Governor Yurevitch makes presentation on Chelyabinsk Region

Chelyabinsk Region keeps increasing its trade turnover with the U.S. in the aftermath of the recession and is interested in expanding the area of their cooperation, region’s Governor Mikhail Yurevitch said during his presentation on the region’s investment potential to America’s major businesses in Moscow. The presentation was organized on the premises of Chelyabinsk Region’s permanent representation under the Russian Federation Government, the Governor’s press service explained.

According to Governor Yurevitch, Chelyabinsk Region is involved in trade with 120 different countries; for one, its turnover with the United States in January-June 2010 amounted to twice as much as the turnover figures for a year earlier. However, the U.S. share in the region’s total foreign trade turnover only comes to 0.8% at the moment. Still, Yurevitch said, the region was interested in both applying the American technologies in its processing industries and exporting the regional goods across the Atlantic.

The Governor observed that Chelyabinsk Region is now Russia’s 5th largest foreign investment target, 6th largest manufacturer in terms of industrial production, and 10th largest developer in terms of capital construction. Moody's Interfax recently affirmed the region’s long-term credit rating at Ŕŕ 1.ru.

‘This is a good reputational indicator,’ he said.

Yurevitch also noted that his region produces 27% of Russia’s rolled products and steel and nearly 12% of the country’s steel pipes. These goods have already earned an international reputation. What is more, the region could also boast a sprawling food industry, with food manufacturers topping the list of companies involved in the export/import transactions with the U.S.

The Governor then said the South Urals are the object of investments from thirty different countries thanks to the regional legislation and the local government’s support.

‘We are willing to provide subsidies for infrastructure development on a particular land allotment when something gets built from scratch. Besides, our investors only need to see one clerk to get their applications processed as quickly as possible.
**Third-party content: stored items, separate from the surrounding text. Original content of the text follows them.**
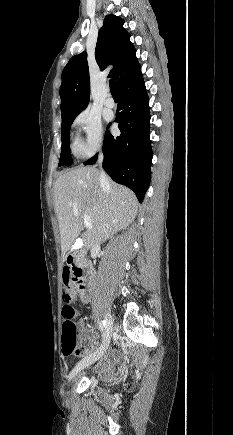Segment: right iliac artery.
I'll return each instance as SVG.
<instances>
[{"label": "right iliac artery", "instance_id": "1", "mask_svg": "<svg viewBox=\"0 0 233 435\" xmlns=\"http://www.w3.org/2000/svg\"><path fill=\"white\" fill-rule=\"evenodd\" d=\"M105 326H106L105 320H101L100 323H99V328L101 329V331L104 330Z\"/></svg>", "mask_w": 233, "mask_h": 435}]
</instances>
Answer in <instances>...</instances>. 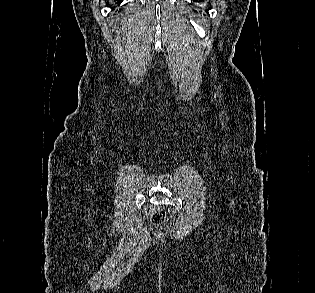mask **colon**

Finally, the government has signed special agreements with most of the natural monopolies in the field of transportation and in the energy sector,’ Yurevitch explained.

He added that the region also compensates the investors for the interest they have to pay on their investment loans and leasing payments, while Chelyabinsk Region Ministry for Economic Development’s website provides a list of available land allotments with the infrastructure necessary for project development.

The official suggested setting up joint ventures and industrial enterprises and attracting the U.S. investment in Chelyabinsk Region’s agribusiness. For one, forage for the poultry and cattle-breeding industries could be produced, America’s equipment could be used for processing meat, poultry, and vegetables, and bio-fuel could be made. In this respect, the region would be particularly interested in such companies as Gargill, ADM, Tyson Foods, and Smithfield Foods.

It would also be great if the American technologies could be employed in the water-treatment and water-purification industries with the help of General Electric and Dow.

‘We are quite interested in the technologies involved in the industrial production of automation systems, power machinery, engineering and infrastructure-maintaining equipment, and consumer goods. We are willing to consider setting up Ford’s car parts factory in Russia as well,’ the Governor said.

Mikhail Yurevitch feels Chelyabinsk Region is also always eager to consider increasing the amount of ferrous and non-ferrous metallurgical enterprises and machine-building and flour-making companies’ exported produce. Finally, the South Urals are hoping for some invitations to organize trade fairs with steel gravures and ornamental, custom-made weaponry from Zlatoust and artistic foundry produce and casts from Kasli in the U.S.